Crabgrass in the Lawn

The warm, wet weather in recent weeks has been ideal for crabgrass. Crabgrass is a warm-season annual grass. Crabgrass seeds germinate from spring to mid-summer. Germination begins when soil temperatures reach 55 to 60Å¡F in the spring. The plants grow rapidly during the summer months and often form dense patches in poorly maintained lawns. There are two species of crabgrass found in Iowa lawns: smooth crabgrass (Digitaria ischaemum) and large crabgrass (Digitaria sanguinalis). Both species have wide leaf blades, a light green color, and prostrate growth habit. Crabgrass plants begin to flower in mid-summer. Seedheads appear as finger-like projections at the top of upright stems. Each plant can produce thousands of seeds until it is destroyed by the first frost in the fall.

The best way to prevent crabgrass infestations is to maintain a dense, healthy lawn. One important cultural practice is proper mowing. In spring and fall, mow bluegrass lawns at a height of 2 1/2 to 3 inches. Bluegrass should be mowed at a height of 3 to 3 1/2 inches during the summer months. Crabgrass seeds require light for germination. A high mowing height produces healthy turfgrass plants but provides little light for crabgrass germination. A low mowing height encourages crabgrass germination and growth.

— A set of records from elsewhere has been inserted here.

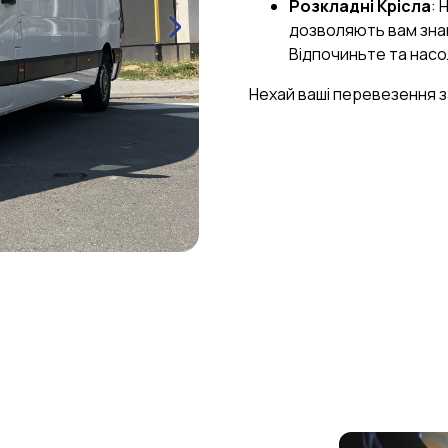
Розкладні Крісла
: 
дозволяють вам знай
Відпочиньте та нас
Нехай ваші перевезення 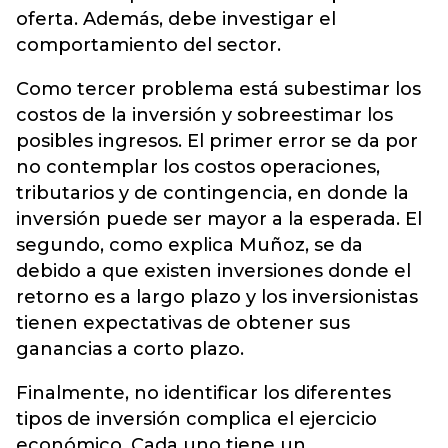
oferta. Además, debe investigar el
comportamiento del sector.
Como tercer problema está subestimar los
costos de la inversión y sobreestimar los
posibles ingresos. El primer error se da por
no contemplar los costos operaciones,
tributarios y de contingencia, en donde la
inversión puede ser mayor a la esperada. El
segundo, como explica Muñoz, se da
debido a que existen inversiones donde el
retorno es a largo plazo y los inversionistas
tienen expectativas de obtener sus
ganancias a corto plazo.
Finalmente, no identificar los diferentes
tipos de inversión complica el ejercicio
económico. Cada uno tiene un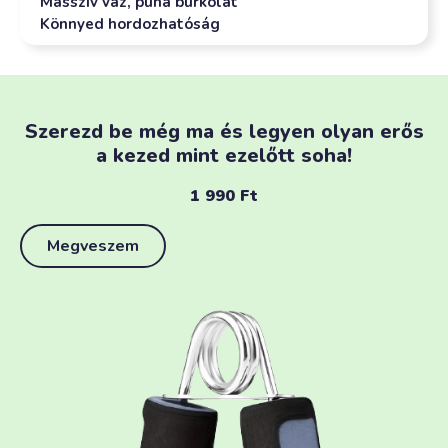
Masszív váz, puha burkolat
Könnyed hordozhatóság
Szerezd be még ma és legyen olyan erős
a kezed mint ezelőtt soha!
1 990
Ft
Megveszem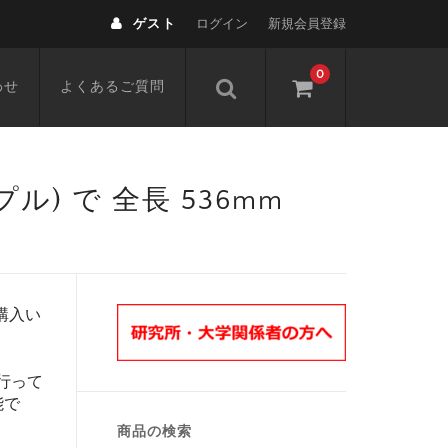
ゲスト
ログイン
新規会員登録
0
わせ
よくあるご質問
 (ニップル) で 全長 536mm
購入い
行って
能で
商品の検索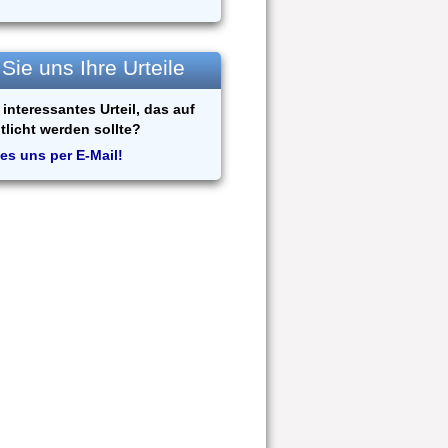
ie uns Ihre Urteile
interessantes Urteil, das auf
tlicht werden sollte?
es uns per E-Mail!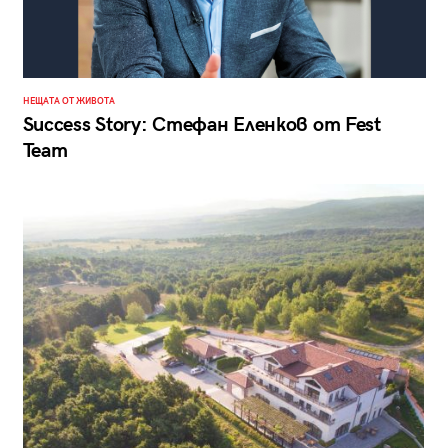
НЕЩАТА ОТ ЖИВОТА
Success Story: Стефан Еленков от Fest
Team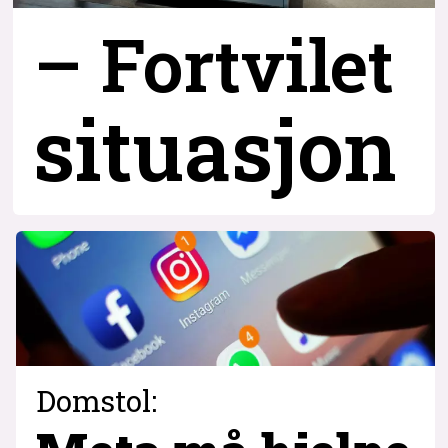
– Fortvilet
situasjon
Domstol: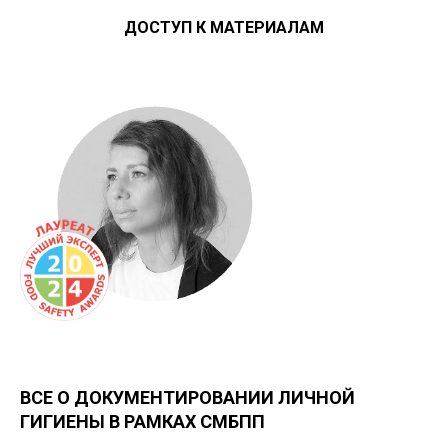
ДОСТУП К МАТЕРИАЛАМ
ВСЕ О ДОКУМЕНТИРОВАНИИ ЛИЧНОЙ
ГИГИЕНЫ В РАМКАХ СМБПП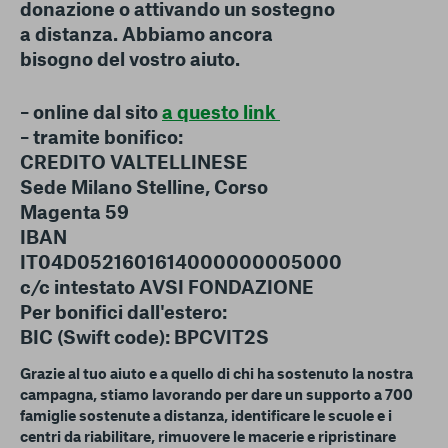
donazione o attivando un sostegno
a distanza. Abbiamo ancora
bisogno del vostro aiuto.
– online dal sito
a questo link
– tramite bonifico:
CREDITO VALTELLINESE
Sede Milano Stelline, Corso
Magenta 59
IBAN
IT04D0521601614000000005000
c/c intestato AVSI FONDAZIONE
Per bonifici dall'estero:
BIC (Swift code): BPCVIT2S
Grazie al tuo aiuto e a quello di chi ha sostenuto la nostra
campagna, stiamo lavorando per dare un supporto a 700
famiglie sostenute a distanza, identificare le scuole e i
centri da riabilitare, rimuovere le macerie e ripristinare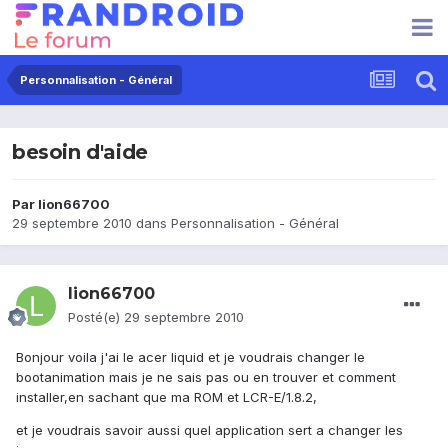
Personnalisation - Général
besoin d'aide
Par
lion66700
29 septembre 2010
dans
Personnalisation - Général
lion66700
Posté(e)
29 septembre 2010
Bonjour voila j'ai le acer liquid et je voudrais changer le
bootanimation mais je ne sais pas ou en trouver et comment
installer,en sachant que ma ROM et LCR-E/1.8.2,
et je voudrais savoir aussi quel application sert a changer les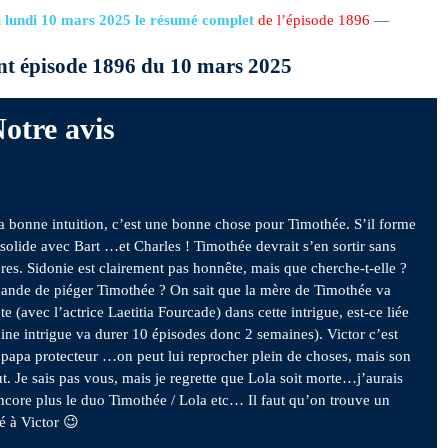
 lundi 10 mars 2025 le résumé complet
de l’épisode 1896
—
nt épisode 1896 du 10 mars 2025
otre avis
la bonne intuition, c’est une bonne chose pour Timothée. S’il forme
solide avec Bart …et Charles ! Timothée devrait s’en sortir sans
ères. Sidonie est clairement pas honnête, mais que cherche-t-elle ?
ande de piéger Timothée ? On sait que la mère de Timothée va
te (avec l’actrice Laetitia Fourcade) dans cette intrigue, est-ce liée
aine intrigue va durer 10 épisodes donc 2 semaines). Victor c’est
 papa protecteur …on peut lui reprocher plein de choses, mais son
out. Je sais pas vous, mais je regrette que Lola soit morte…j’aurais
ncore plus le duo Timothée / Lola etc… Il faut qu’on trouve un
é à Victor 😉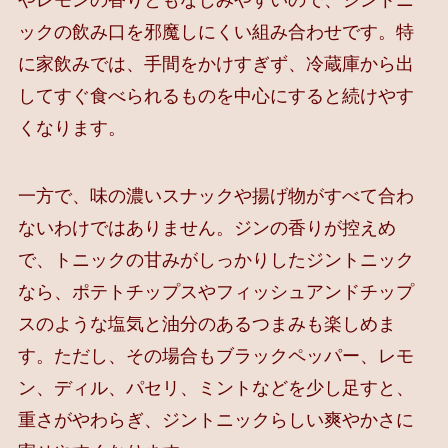
ックの飲み口を邪魔しにくい組み合わせです。特
に家飲みでは、手間をかけすぎず、冷蔵庫から出
してすぐ食べられるものを中心にすると続けやす
くなります。
一方で、味の濃いスナックや揚げ物がすべて合わ
ないわけではありません。ジンの香りが控えめ
で、トニックの甘みがしっかりしたジントニック
なら、ポテトチップスやフィッシュアンドチップ
スのような塩気と油分のあるつまみも楽しめま
す。ただし、その場合もブラックペッパー、レモ
ン、ディル、パセリ、ミントなどを少し足すと、
重さがやわらぎ、ジントニックらしい爽やかさに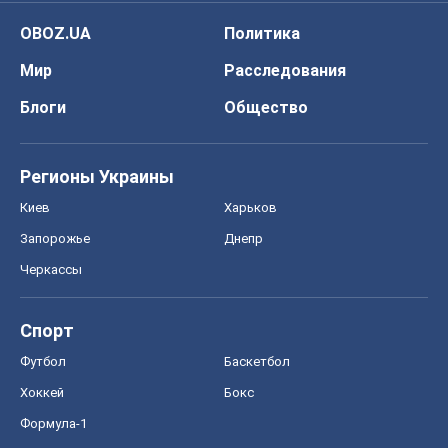
OBOZ.UA
Политика
Мир
Расследования
Блоги
Общество
Регионы Украины
Киев
Харьков
Запорожье
Днепр
Черкассы
Спорт
Футбол
Баскетбол
Хоккей
Бокс
Формула-1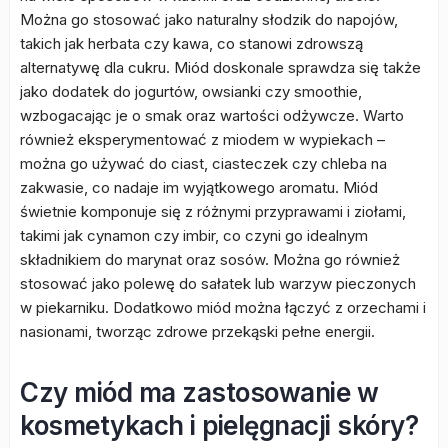
Można go stosować jako naturalny słodzik do napojów,
takich jak herbata czy kawa, co stanowi zdrowszą
alternatywę dla cukru. Miód doskonale sprawdza się także
jako dodatek do jogurtów, owsianki czy smoothie,
wzbogacając je o smak oraz wartości odżywcze. Warto
również eksperymentować z miodem w wypiekach –
można go używać do ciast, ciasteczek czy chleba na
zakwasie, co nadaje im wyjątkowego aromatu. Miód
świetnie komponuje się z różnymi przyprawami i ziołami,
takimi jak cynamon czy imbir, co czyni go idealnym
składnikiem do marynat oraz sosów. Można go również
stosować jako polewę do sałatek lub warzyw pieczonych
w piekarniku. Dodatkowo miód można łączyć z orzechami i
nasionami, tworząc zdrowe przekąski pełne energii.
Czy miód ma zastosowanie w
kosmetykach i pielęgnacji skóry?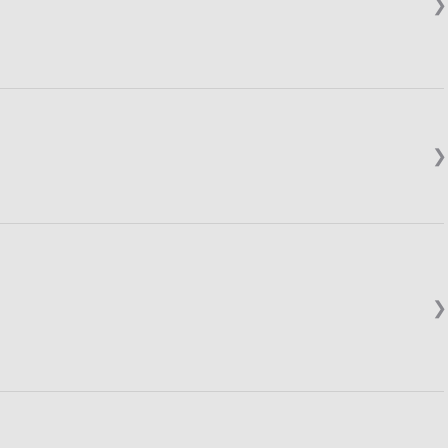
❯
❯
❯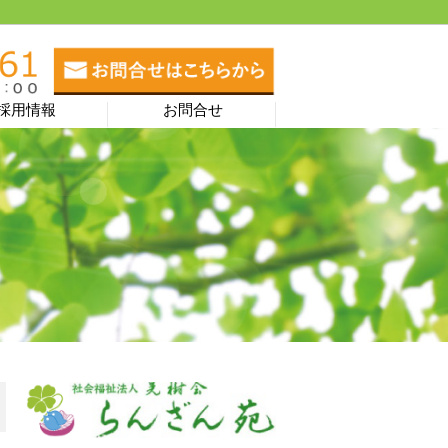
採用情報
お問合せ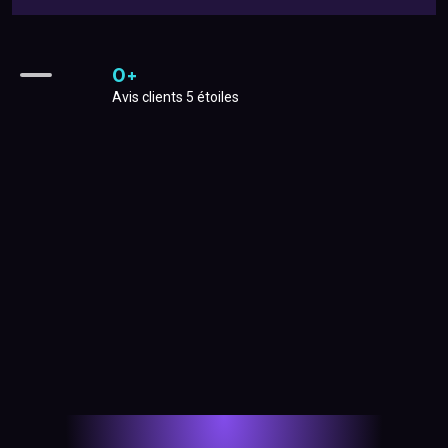
0
+
Avis clients 5 étoiles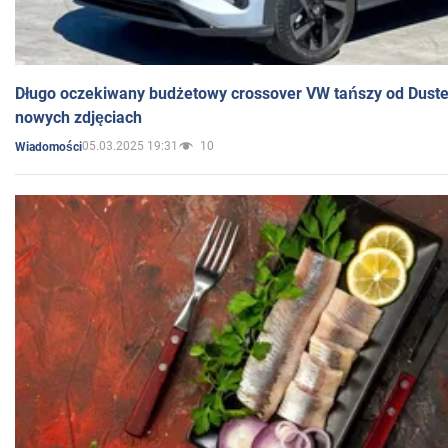
Długo oczekiwany budżetowy crossover VW tańszy od Dust
nowych zdjęciach
05.03.2025 19:31
10
Wiadomości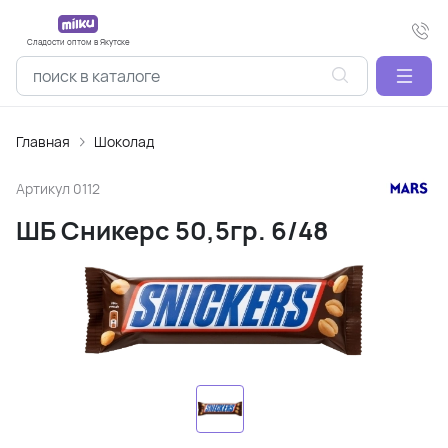
Сладости оптом в Якутске
Главная
Шоколад
Артикул
0112
ШБ Сникерс 50,5гр. 6/48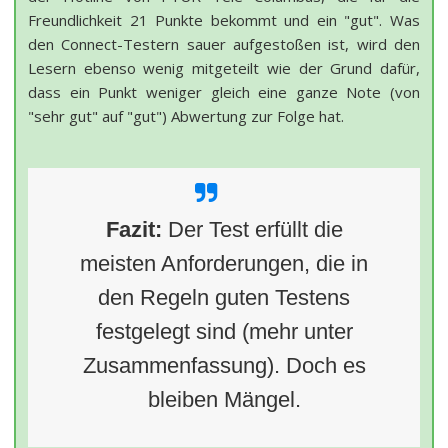
Freundlichkeit 21 Punkte bekommt und ein "gut". Was
den Connect-Testern sauer aufgestoßen ist, wird den
Lesern ebenso wenig mitgeteilt wie der Grund dafür,
dass ein Punkt weniger gleich eine ganze Note (von
"sehr gut" auf "gut") Abwertung zur Folge hat.
Fazit:
Der Test erfüllt die
meisten Anforderungen, die in
den Regeln guten Testens
festgelegt sind (mehr unter
Zusammenfassung). Doch es
bleiben Mängel.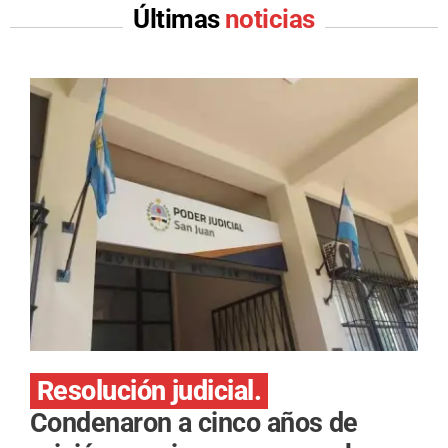
Últimas
noticias
Resolución judicial.
Condenaron a cinco años de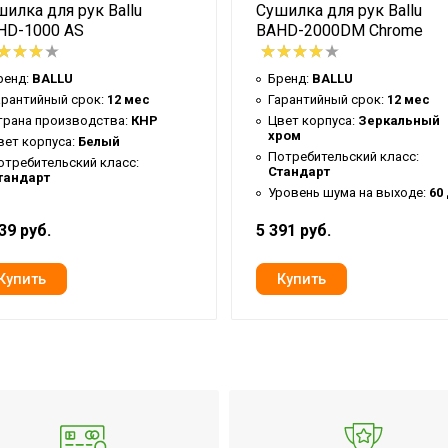
илка для рук Ballu
Сушилка для рук Ballu
HD-1000 AS
BAHD-2000DM Chrome
ренд:
BALLU
Бренд:
BALLU
арантийный срок:
12 мес
Гарантийный срок:
12 мес
трана производства:
КНР
Цвет корпуса:
Зеркальный
хром
вет корпуса:
Белый
Потребительский класс:
отребительский класс:
Стандарт
тандарт
Уровень шума на выходе:
60
39 руб.
5 391 руб.
екте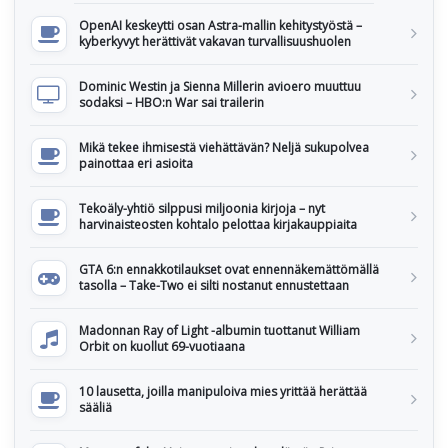
OpenAI keskeytti osan Astra-mallin kehitystyöstä –
kyberkyvyt herättivät vakavan turvallisuushuolen
Dominic Westin ja Sienna Millerin avioero muuttuu
sodaksi – HBO:n War sai trailerin
Mikä tekee ihmisestä viehättävän? Neljä sukupolvea
painottaa eri asioita
Tekoäly-yhtiö silppusi miljoonia kirjoja – nyt
harvinaisteosten kohtalo pelottaa kirjakauppiaita
GTA 6:n ennakkotilaukset ovat ennennäkemättömällä
tasolla – Take-Two ei silti nostanut ennustettaan
Madonnan Ray of Light -albumin tuottanut William
Orbit on kuollut 69-vuotiaana
10 lausetta, joilla manipuloiva mies yrittää herättää
sääliä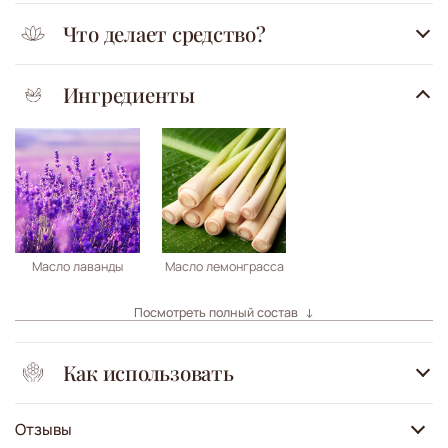
Что делает средство?
Ингредиенты
Масло лаванды
Масло лемонграсса
Посмотреть полный состав
Как использовать
Отзывы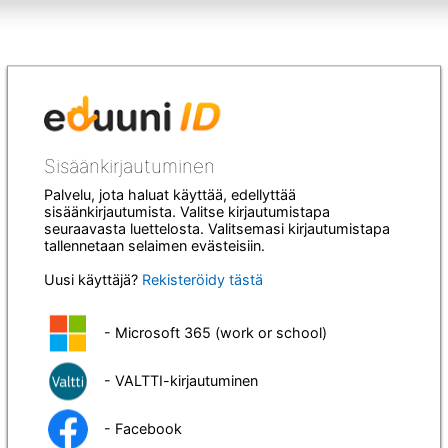
Sisäänkirjautuminen
Palvelu, jota haluat käyttää, edellyttää
sisäänkirjautumista. Valitse kirjautumistapa
seuraavasta luettelosta. Valitsemasi kirjautumistapa
tallennetaan selaimen evästeisiin.
Uusi käyttäjä?
Rekisteröidy tästä
- Microsoft 365 (work or school)
- VALTTI-kirjautuminen
- Facebook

Another way to control crabgrass is to apply a preemergent herbicide in the spring. To be effective, preemergent herbicides must be applied before the crabgrass seeds germinate. Apply a preemergent herbicide in early April in southern Iowa, mid-April to May 1 in central Iowa, and early May in northern portions of the state. Effective preemergent herbicides include a number of chemical herbicides and corn gluten meal.

If preventative strategies fail, crabgrass can be controlled with postemergent herbicides. Postemergent herbicides are effective when applied to small, actively growing plants within the 3 to 5 leaf stage of development. Postemergent herbicides are not effective against large, well established crabgrass plants. Home gardeners with a lawn badly infested with crabgrass should consider a total renovation of the lawn in the fall.